▸ PROBLEM REQUIREMENTS
Below are some records. Print exactly the lines between the one holding "d10 (307, 265)" and the one holding "[Dismiss] (339, 131)", inclusive, and nothing else.

[Opening PROVIDED RECORDS section]

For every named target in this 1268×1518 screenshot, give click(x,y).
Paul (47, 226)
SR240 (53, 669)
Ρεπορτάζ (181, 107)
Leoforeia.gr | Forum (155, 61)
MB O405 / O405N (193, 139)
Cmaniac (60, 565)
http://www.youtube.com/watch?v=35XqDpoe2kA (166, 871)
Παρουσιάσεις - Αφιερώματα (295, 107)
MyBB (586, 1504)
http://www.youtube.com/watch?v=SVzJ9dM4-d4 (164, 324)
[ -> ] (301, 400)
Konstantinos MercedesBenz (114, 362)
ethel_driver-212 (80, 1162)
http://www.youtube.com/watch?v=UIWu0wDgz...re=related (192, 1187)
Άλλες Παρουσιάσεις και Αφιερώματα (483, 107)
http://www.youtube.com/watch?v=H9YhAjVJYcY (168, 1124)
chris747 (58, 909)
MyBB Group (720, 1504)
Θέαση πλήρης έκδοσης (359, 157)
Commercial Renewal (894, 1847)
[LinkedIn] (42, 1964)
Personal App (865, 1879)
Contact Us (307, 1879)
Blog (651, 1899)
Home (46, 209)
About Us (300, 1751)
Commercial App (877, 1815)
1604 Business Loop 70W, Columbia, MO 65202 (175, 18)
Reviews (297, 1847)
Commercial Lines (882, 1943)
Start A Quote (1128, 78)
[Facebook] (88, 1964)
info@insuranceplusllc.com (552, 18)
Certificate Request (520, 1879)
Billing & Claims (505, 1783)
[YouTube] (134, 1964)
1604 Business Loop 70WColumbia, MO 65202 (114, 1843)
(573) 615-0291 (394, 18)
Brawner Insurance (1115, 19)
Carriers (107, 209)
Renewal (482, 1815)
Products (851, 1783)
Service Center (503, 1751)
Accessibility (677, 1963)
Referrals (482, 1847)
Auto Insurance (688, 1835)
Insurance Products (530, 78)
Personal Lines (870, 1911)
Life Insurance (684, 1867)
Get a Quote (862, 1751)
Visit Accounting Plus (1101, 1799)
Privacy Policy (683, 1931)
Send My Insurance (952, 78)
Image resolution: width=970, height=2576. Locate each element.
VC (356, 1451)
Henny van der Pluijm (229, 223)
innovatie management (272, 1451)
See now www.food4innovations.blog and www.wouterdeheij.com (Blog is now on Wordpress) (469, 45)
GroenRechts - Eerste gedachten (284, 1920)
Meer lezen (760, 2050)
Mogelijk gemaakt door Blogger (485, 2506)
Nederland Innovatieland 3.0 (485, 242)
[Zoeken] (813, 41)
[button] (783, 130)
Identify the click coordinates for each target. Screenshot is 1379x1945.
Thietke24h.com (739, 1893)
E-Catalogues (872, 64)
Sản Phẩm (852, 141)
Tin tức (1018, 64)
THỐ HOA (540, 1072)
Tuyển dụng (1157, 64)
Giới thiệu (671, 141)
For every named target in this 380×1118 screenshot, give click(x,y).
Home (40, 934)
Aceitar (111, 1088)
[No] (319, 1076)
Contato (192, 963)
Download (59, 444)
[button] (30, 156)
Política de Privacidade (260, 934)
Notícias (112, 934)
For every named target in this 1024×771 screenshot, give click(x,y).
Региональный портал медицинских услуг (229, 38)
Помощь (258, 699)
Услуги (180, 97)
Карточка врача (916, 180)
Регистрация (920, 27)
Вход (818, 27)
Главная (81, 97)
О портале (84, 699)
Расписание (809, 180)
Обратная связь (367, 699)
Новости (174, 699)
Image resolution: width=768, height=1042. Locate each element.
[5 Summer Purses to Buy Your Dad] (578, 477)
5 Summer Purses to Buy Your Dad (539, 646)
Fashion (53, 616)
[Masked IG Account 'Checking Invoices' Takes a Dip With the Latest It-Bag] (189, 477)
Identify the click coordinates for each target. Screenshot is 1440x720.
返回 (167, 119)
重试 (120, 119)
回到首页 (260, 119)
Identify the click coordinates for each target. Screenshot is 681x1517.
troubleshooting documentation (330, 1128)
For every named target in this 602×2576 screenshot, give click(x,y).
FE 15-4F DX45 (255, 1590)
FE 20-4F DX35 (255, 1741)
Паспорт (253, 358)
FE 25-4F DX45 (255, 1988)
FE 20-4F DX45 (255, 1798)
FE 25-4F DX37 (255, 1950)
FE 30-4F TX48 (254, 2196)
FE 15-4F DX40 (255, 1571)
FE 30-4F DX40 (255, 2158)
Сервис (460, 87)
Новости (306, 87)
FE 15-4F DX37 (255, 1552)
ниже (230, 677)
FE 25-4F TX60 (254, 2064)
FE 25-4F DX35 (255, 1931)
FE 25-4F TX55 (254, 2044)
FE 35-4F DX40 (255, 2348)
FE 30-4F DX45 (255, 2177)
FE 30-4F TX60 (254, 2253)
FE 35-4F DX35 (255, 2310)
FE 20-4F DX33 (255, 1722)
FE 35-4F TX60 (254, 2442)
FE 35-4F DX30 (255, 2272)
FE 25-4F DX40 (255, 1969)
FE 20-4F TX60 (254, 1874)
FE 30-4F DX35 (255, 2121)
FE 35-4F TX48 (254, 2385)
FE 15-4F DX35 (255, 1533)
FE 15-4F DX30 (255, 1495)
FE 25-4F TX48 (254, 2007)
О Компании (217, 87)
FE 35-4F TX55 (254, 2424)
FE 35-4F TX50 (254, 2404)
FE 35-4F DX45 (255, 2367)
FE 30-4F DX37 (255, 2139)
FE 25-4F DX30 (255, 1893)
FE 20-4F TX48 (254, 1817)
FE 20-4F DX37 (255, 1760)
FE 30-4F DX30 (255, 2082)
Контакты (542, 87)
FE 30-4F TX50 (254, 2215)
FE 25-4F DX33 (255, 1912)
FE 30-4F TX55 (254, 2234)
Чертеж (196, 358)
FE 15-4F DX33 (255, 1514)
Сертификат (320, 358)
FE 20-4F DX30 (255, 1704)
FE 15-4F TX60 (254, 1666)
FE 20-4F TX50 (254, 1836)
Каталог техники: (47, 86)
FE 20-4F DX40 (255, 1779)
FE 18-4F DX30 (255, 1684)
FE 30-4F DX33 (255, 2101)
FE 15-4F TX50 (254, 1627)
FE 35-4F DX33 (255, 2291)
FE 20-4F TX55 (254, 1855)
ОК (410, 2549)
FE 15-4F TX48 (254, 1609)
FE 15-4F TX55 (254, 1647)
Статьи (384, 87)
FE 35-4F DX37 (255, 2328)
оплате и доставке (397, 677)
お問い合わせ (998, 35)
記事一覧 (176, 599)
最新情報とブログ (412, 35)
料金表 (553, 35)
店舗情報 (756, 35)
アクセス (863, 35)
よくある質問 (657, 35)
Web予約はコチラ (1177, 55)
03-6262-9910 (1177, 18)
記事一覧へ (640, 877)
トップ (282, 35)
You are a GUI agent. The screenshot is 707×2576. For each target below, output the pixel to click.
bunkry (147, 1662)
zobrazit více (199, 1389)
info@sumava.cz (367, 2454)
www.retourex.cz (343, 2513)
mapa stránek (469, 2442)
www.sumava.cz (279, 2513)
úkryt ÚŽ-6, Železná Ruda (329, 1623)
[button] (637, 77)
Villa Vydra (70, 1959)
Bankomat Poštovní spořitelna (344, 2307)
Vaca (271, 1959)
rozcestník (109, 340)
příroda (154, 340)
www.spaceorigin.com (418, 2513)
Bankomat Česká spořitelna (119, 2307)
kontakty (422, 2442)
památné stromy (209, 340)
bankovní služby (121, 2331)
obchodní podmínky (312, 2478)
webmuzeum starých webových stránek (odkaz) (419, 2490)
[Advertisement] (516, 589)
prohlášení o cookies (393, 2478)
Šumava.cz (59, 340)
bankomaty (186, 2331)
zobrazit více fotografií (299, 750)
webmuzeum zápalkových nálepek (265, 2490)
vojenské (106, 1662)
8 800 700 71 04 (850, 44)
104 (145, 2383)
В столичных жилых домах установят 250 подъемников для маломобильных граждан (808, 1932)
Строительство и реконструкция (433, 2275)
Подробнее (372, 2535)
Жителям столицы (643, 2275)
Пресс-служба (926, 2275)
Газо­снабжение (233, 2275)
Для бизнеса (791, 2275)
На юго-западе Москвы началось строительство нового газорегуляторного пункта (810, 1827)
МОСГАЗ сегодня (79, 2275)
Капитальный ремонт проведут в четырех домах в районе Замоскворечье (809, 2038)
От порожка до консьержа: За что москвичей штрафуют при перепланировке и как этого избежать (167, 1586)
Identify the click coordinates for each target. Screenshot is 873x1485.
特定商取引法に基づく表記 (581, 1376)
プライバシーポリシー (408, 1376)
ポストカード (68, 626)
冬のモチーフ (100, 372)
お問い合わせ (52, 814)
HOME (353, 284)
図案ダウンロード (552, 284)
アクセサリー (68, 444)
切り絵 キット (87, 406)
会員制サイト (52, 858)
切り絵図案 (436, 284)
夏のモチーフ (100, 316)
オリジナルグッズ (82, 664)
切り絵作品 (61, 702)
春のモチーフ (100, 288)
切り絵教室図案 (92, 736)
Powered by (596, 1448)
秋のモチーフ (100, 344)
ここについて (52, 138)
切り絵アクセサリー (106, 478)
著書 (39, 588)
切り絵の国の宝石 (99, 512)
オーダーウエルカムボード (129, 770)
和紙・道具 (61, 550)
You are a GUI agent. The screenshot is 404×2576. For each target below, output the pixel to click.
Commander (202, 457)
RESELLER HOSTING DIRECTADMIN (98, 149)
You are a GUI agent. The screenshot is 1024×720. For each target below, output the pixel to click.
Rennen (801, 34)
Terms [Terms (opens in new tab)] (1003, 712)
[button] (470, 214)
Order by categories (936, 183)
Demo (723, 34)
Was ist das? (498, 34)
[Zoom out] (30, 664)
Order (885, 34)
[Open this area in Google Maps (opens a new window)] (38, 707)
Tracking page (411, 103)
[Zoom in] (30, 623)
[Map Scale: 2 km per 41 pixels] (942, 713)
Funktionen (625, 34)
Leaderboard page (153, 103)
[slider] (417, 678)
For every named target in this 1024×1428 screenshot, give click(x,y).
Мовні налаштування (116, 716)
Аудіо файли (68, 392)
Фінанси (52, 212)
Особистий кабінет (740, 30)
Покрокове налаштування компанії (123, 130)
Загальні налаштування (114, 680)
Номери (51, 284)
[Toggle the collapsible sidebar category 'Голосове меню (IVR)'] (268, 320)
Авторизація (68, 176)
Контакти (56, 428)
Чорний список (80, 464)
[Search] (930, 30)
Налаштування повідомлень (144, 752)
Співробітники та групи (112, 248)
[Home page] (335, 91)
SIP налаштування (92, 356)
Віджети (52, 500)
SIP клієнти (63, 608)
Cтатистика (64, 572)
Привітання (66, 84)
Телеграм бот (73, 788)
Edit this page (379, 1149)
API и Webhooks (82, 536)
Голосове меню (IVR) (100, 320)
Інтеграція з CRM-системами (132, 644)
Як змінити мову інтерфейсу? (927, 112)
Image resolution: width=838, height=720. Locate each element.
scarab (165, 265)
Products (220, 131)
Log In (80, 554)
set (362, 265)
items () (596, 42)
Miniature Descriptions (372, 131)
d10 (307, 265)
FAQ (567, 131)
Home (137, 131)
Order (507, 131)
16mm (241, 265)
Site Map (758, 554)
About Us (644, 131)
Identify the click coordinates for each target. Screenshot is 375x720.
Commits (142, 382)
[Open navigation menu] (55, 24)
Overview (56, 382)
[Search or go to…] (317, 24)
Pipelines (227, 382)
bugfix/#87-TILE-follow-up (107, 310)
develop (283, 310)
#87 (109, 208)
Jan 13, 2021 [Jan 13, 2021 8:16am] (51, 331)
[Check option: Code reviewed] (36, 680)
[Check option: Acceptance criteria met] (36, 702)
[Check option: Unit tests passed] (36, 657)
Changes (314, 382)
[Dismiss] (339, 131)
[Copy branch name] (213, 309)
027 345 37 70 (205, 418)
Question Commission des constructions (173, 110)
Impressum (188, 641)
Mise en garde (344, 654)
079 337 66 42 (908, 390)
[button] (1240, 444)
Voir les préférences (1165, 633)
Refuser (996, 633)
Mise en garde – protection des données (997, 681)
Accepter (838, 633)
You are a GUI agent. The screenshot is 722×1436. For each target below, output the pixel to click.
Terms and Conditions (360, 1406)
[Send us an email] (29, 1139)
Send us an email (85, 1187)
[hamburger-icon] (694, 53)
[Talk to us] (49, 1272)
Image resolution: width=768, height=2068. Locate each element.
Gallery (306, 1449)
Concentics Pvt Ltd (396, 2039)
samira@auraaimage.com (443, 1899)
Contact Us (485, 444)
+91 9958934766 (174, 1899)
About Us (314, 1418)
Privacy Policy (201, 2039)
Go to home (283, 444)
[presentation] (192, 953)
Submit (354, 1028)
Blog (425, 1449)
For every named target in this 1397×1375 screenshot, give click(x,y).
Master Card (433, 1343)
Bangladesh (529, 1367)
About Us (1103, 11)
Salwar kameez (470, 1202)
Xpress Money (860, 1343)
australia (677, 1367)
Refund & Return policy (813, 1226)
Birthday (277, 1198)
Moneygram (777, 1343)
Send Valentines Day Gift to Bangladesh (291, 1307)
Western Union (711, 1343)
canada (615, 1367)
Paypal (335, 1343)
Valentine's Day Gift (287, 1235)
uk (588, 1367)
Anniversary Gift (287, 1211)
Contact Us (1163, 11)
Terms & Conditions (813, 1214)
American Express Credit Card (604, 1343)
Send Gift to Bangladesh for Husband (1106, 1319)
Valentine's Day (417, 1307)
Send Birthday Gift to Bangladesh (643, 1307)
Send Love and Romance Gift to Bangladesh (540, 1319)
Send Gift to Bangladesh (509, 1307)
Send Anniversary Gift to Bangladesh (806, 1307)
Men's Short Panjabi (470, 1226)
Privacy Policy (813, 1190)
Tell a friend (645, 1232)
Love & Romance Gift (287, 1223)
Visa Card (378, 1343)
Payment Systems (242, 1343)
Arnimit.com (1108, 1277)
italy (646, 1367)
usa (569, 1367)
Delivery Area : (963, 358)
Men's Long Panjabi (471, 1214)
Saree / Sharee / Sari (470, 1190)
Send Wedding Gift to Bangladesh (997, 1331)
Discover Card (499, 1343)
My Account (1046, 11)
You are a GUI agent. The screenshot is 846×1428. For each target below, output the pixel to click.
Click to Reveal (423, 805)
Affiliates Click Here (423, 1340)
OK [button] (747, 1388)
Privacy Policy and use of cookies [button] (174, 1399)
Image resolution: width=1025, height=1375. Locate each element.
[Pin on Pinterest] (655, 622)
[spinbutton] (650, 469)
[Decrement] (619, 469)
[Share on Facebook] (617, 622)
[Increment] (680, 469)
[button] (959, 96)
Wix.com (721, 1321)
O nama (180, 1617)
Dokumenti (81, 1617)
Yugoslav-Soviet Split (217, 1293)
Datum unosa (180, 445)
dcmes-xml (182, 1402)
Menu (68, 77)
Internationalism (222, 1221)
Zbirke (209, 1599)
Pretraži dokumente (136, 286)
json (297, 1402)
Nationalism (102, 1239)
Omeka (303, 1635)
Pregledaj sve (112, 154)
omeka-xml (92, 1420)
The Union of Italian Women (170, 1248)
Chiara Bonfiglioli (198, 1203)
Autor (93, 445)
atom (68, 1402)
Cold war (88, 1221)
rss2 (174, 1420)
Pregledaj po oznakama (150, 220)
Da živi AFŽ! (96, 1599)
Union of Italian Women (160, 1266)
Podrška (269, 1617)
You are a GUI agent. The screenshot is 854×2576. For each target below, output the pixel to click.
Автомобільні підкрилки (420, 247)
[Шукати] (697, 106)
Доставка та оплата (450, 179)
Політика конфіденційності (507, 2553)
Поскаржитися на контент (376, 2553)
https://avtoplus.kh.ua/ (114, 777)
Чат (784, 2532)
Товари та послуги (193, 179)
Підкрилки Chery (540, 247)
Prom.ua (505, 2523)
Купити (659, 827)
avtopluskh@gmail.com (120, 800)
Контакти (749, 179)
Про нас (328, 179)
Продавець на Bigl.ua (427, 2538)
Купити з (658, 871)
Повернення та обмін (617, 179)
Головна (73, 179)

[Closing PROVIDED RECORDS section]

▸ ANSWER SPACE
d10 (307, 265)
FAQ (567, 131)
Home (137, 131)
Order (507, 131)
16mm (241, 265)
Site Map (758, 554)
About Us (644, 131)
Identify the click coordinates for each target. Screenshot is 375x720.
Commits (142, 382)
[Open navigation menu] (55, 24)
Overview (56, 382)
[Search or go to…] (317, 24)
Pipelines (227, 382)
bugfix/#87-TILE-follow-up (107, 310)
develop (283, 310)
#87 (109, 208)
Jan 13, 2021 [Jan 13, 2021 8:16am] (51, 331)
[Check option: Code reviewed] (36, 680)
[Check option: Acceptance criteria met] (36, 702)
[Check option: Unit tests passed] (36, 657)
Changes (314, 382)
[Dismiss] (339, 131)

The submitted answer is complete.